Нездоровая усмешка, поползшая по разбитому лицу Хоакина, даже на меня нагнала тошноту. Диего покачнулся. Тени клубились у него в ногах, готовые наброситься и растерзать. Однако после неизвестного ритуала, позволившего ему узнать истинную причину исчезновения Микаэлла из Дуата, у Диего не осталось ни моральных, ни физических сил сражаться с Хоакином дальше. Разбитые пальцы сжимались в кулаки – и все. Он бормотал что-то вперемешку и на английском, и на испанском, но разобрать мне удалось лишь:
– Теперь мой черед говорить тебе это, Хоакин: еще раз попадешься мне на глаза – клянусь Осирисом, я убью тебя. И неважно, чего мне это будет стоить.
Диего развернулся и быстрым шагом вышел из зала – окровавленный, со встрепанными черными волосами и могильной землей, перепачкавшей его лицо. Никто не стал препятствовать, и в зале воцарилась тишина – звенящая, как те слова, которые теперь не забыть.
– Como te atreves? – спросила Адель. Прежде бойкая и энергичная, теперь она обхватила себя руками и тряслась под аркой. – Хоакин… Как ты посмел уничтожить не только тело, но и душу своего отца?! Смерть священна! Ты же… Он ведь… Больше не существует… Это просто… Кощунство!
Хоакин ничего не ответил. Лишь хмыкнул и махнул на нее рукой, приказывая выйти, – несмотря на все свои проступки, он все еще был и останется Верховным ведьмаком.
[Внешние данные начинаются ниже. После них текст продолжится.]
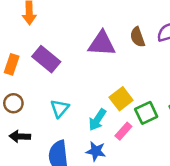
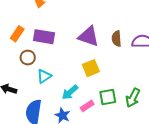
purple rectangle: (46, 59) -> (44, 37), turned -45
yellow square: (121, 99) -> (91, 68), moved
brown circle: (13, 103) -> (28, 58), moved

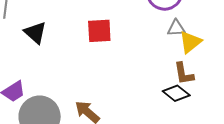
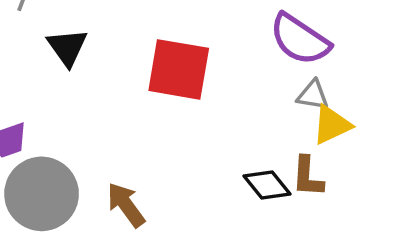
red square: (99, 31) -> (179, 69), size x1.4
black diamond: (176, 93) -> (267, 185), moved

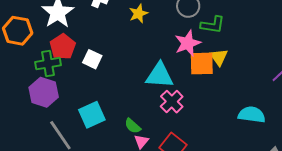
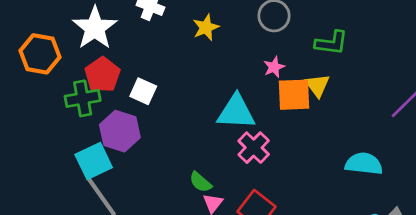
green L-shape: (213, 25) -> (331, 43), moved
pink star: (188, 43) -> (274, 67), size x0.6
purple hexagon: (44, 92) -> (120, 131), moved
cyan square: (92, 115) -> (94, 161), moved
Подняв кончиком пальца перевернутый стул, Хоакин тяжело уселся на него прямо посреди разгромленного зала и уставился в одну точку с отрешенным видом. Под ногами хрустело стекло, валялись ошметки еды… Семейные драмы всегда такие. Впервые это оказалась не моя драма и не моя семья, но почему-то мне все равно было мучительно находиться здесь.
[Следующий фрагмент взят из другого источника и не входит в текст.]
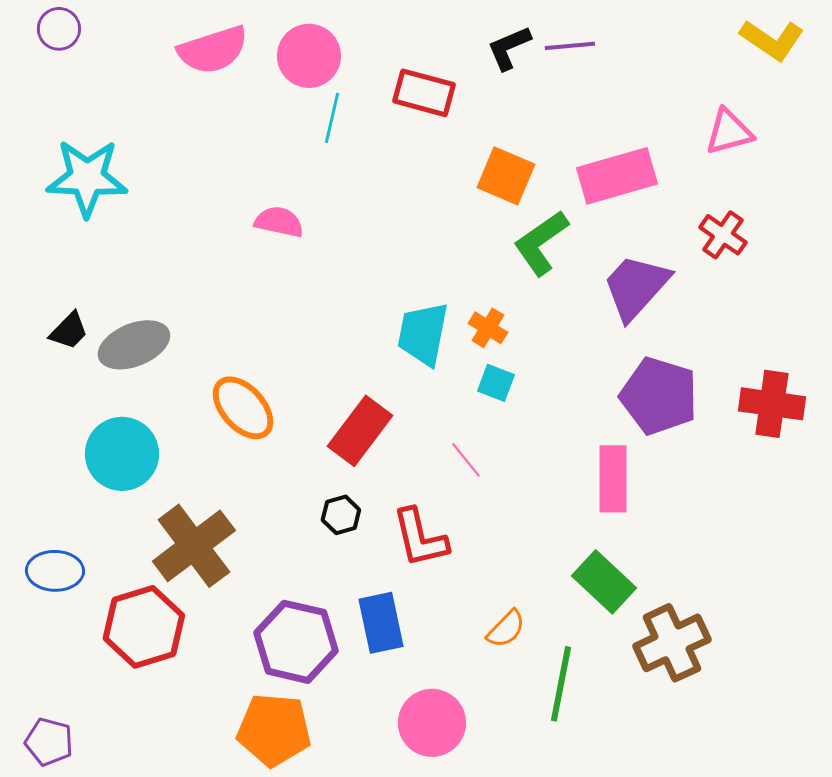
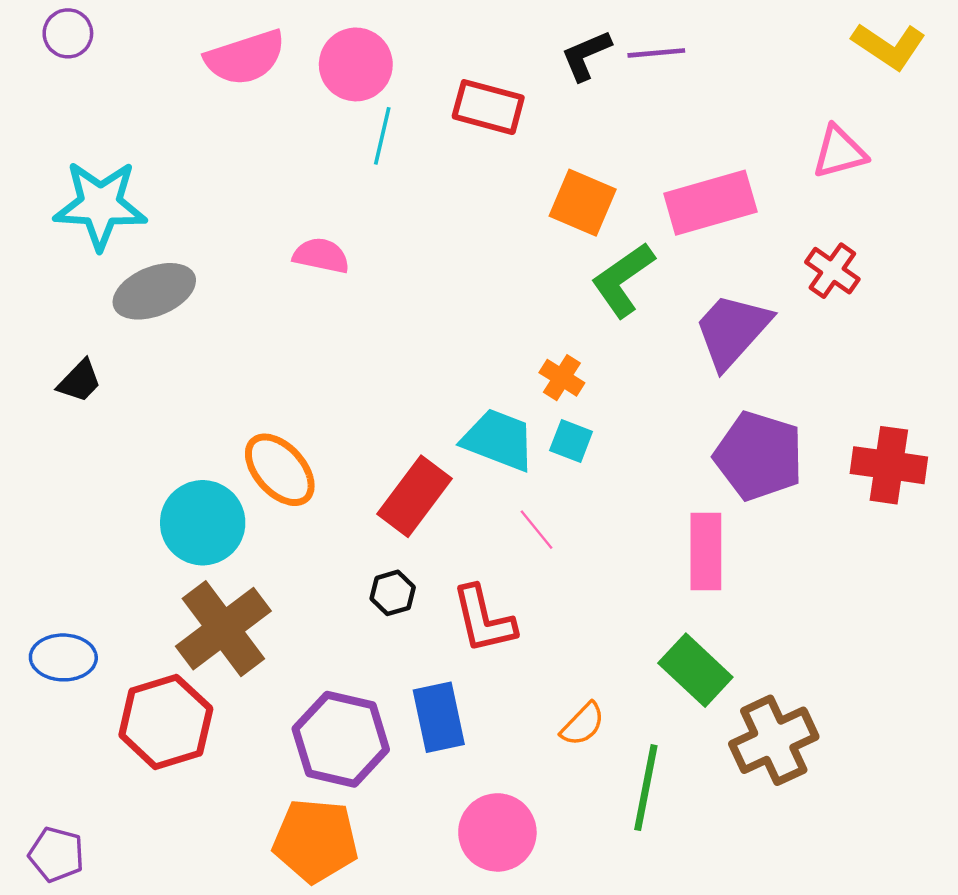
cyan trapezoid: (423, 334) -> (499, 440), moved, turned 100
gray ellipse: (134, 345) -> (154, 291), moved
cyan circle: (122, 454) -> (203, 523), moved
– Я знаю, что сейчас не лучший момент… – вдруг произнес Коул, осторожно приближаясь к стулу Хоакина. – Но мы так и не узнали… Очень нужно, чтобы ты сказал, как нам победить Анхеля.
Хоакин молча поднял на него глаза. Вокруг правого растеклось лиловое кольцо синяка, а левый и вовсе не открывался от отека. Он поднял в воздух руку и свел указательный палец с большим на уровне шеи Коула, однако ничего не произошло. Поняв, что магия на нем не работает и отделаться от нас так просто не выйдет, Хоакин поднял с пола салфетку, промокнул ею лицо и сказал:
– Никак.
– Что «никак»? – уточнил Коул.
– Вам никак не победить. Диббука невозможно уничтожить – его можно только пленить, но для этого у него не должно быть физической оболочки. Если же диббук нашел человека столь порочного, что смог образовать с ним единое целое, то отделить их друг от друга уже не получится. Даже если вы каким-то чудом найдете способ, то такому немногочисленному ковену, как Шамплейн, с ним все равно не справиться – чем больше диббук ест, тем он сильнее. Хм… До того как придумать тот ритуал с восемью ведьмами, ковен Санта-Муэрте долгие годы откупался от Анхеля, как от демона – платил ему жертвами и выполнял любую его прихоть. Приводил «избранных» для забав, чтобы тот утолил свою жажду крови… Думаю, вам придется поступить так же. Это ваш единственный шанс. Договоритесь с ним, кормите его и не трогайте. Или бегите.